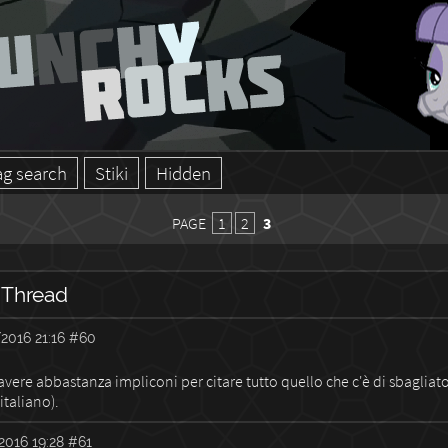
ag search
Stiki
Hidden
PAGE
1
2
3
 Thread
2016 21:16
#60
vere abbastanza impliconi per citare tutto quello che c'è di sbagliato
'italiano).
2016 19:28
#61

----

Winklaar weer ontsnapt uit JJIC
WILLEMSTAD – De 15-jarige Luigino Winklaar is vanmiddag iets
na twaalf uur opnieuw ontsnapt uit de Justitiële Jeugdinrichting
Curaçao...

----

» **PROBLEM TO SOLVE**
Each line above that holds the string "Winklaar" should be copied and shown.

» **REPLY**
Winklaar weer ontsnapt uit JJIC
WILLEMSTAD – De 15-jarige Luigino Winklaar is vanmiddag iets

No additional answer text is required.